Gov. Walker will not challenge recall signatures
By Jason Stein of the Journal Sentinel
Feb. 27, 2012 9:54 a.m. |(263) Comments
Madison -- Gov. Scott Walker will not challenge any signatures in an attempt to stop a recall election from being held against him later this year.
The election if held would represent only the third recall election for a governor is U.S. history. Walker faced a deadline of 5 p.m. Monday to challenge the signatures.
"We are not filing any specific challenges to any specific signatures today," Walker campaign spokeswoman Ciara Matthews said. "We simply ran out of time."
Matthews said Walker would make a filing Monday with state elections officials but declined to say what it was.
Organizers gathered more than 1 million signatures in 60 days seeking to force the recall – well over the 540,000 valid signatures needed. Over the last month, Walker and Republicans have been examining the signatures seeking to find ones to challenge as invalid.

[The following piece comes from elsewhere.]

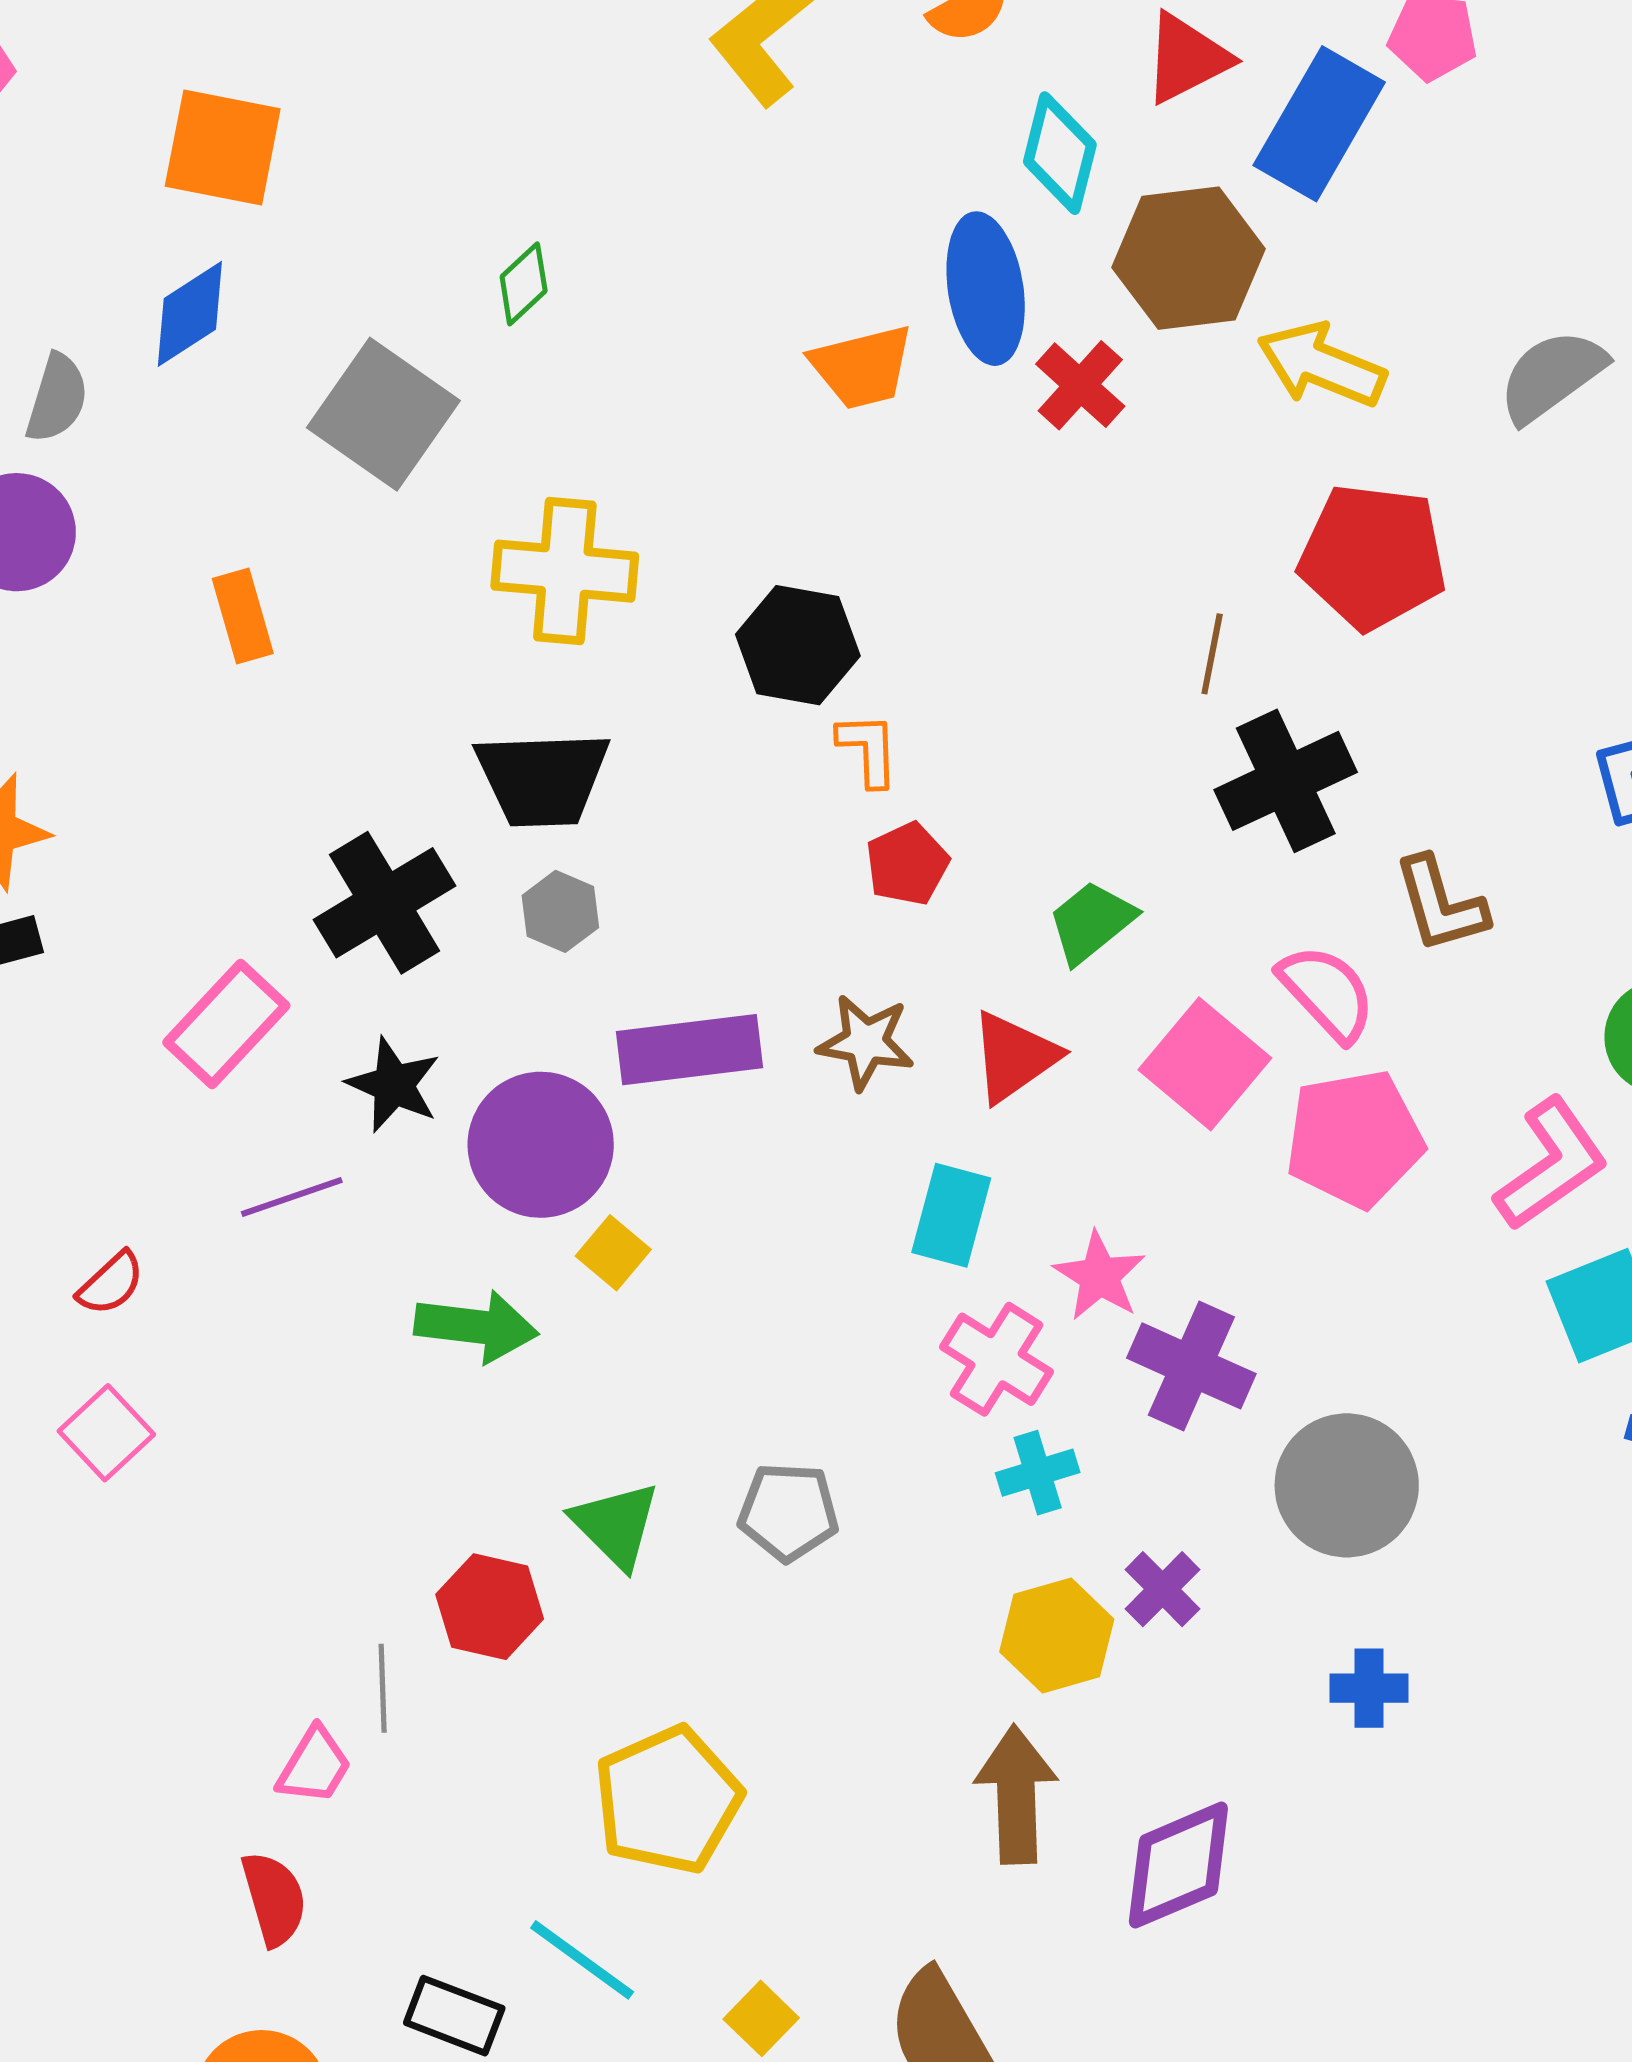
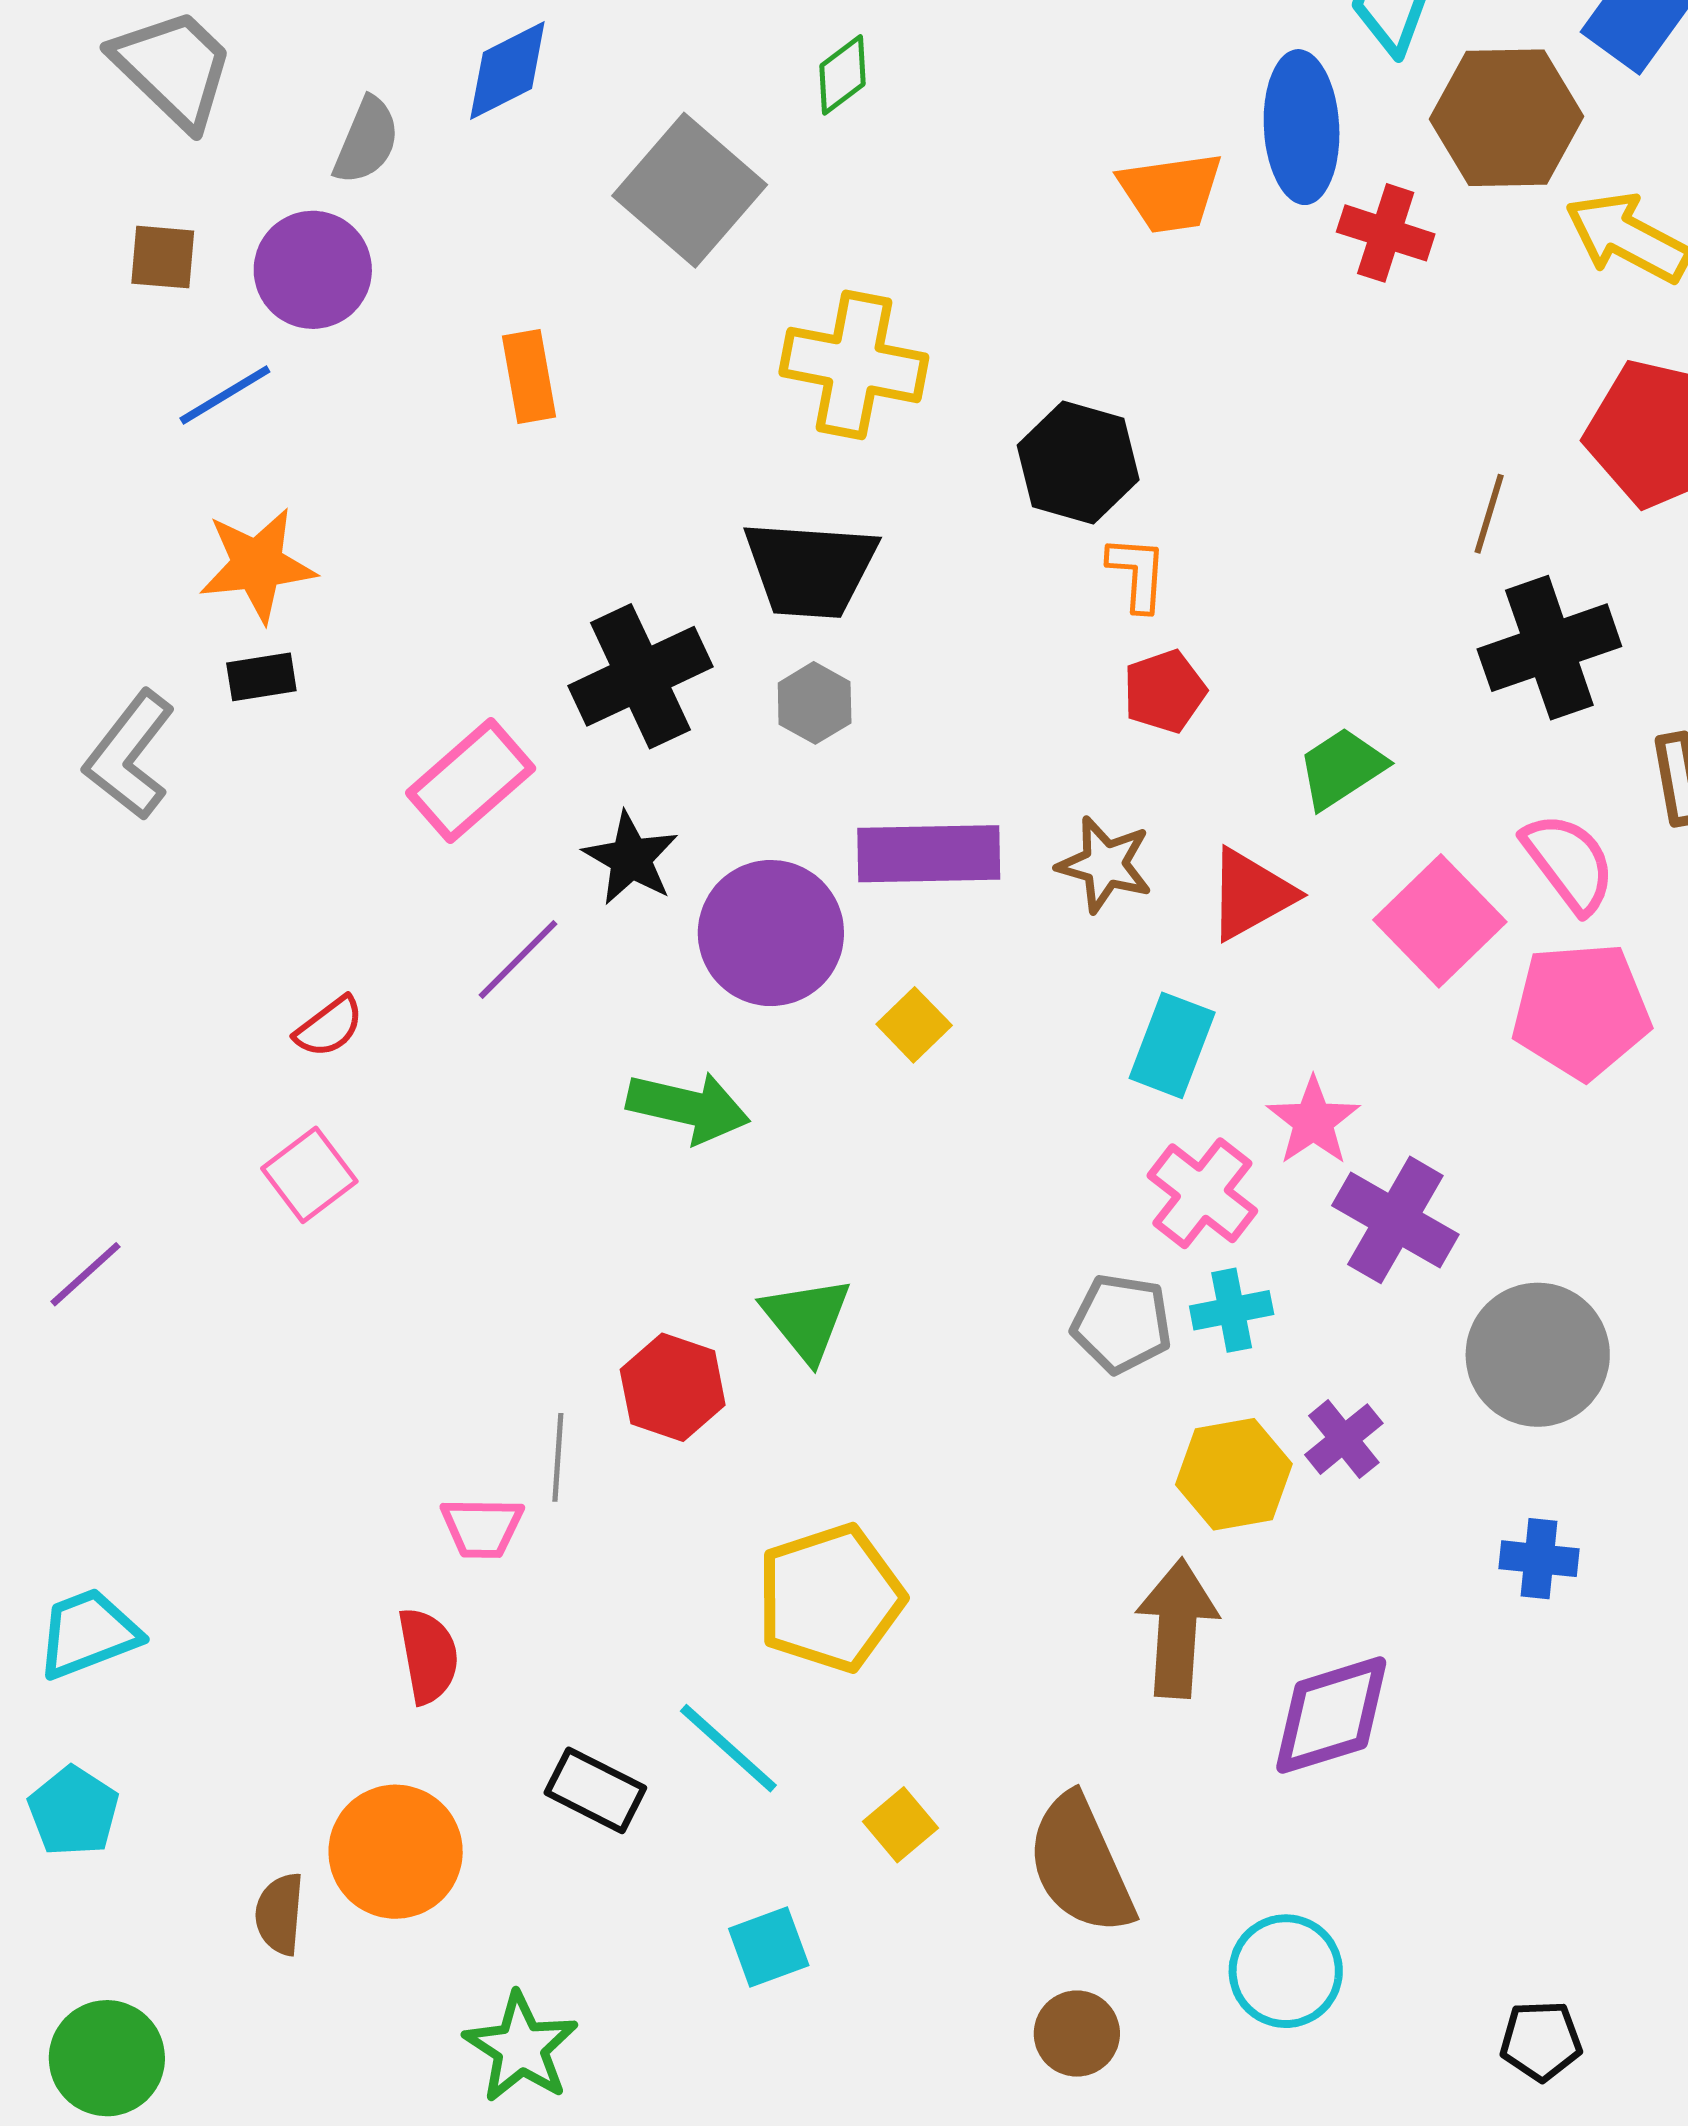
red cross: (1080, 385) -> (1386, 233), turned -30
purple line: (292, 1197) -> (518, 959), turned -32
yellow square: (613, 1253) -> (914, 1025), moved
gray pentagon: (788, 1512) -> (1122, 1323), moved
pink trapezoid: (314, 1766) -> (482, 1528), turned 54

Government Accountability Board spokesman Reid Magney said the election agency has to continue its review of the petitions including the search for duplicate signatures. Currently, the agency has until March 19 to complete that review but Magney said he wasn’t sure how much time it would take.
“That’s something we’re obviously still working on,” Magney said.
If the board concludes that the signatures are valid, the election would be ordered for essentially six weeks later. If there is a primary election, it would be held on that date with the general election four weeks after that.
Walker had 10 days under state law to challenge signatures and a Dane County judge granted him an additional 20 days. But Walker was turned down when he sought two more weeks to examine the roughly 150,000 pages of signatures.
"That put us in an impossible timeline," Matthews said.
Mike Tate, chairman of the Democratic Party of Wisconsin, said Monday that Walker had been given three times as much time as normally allowed under state law. He said the governor's decision not to challenge the signatures discredits previous claims by Republicans that there was widespread fraud in the petition process.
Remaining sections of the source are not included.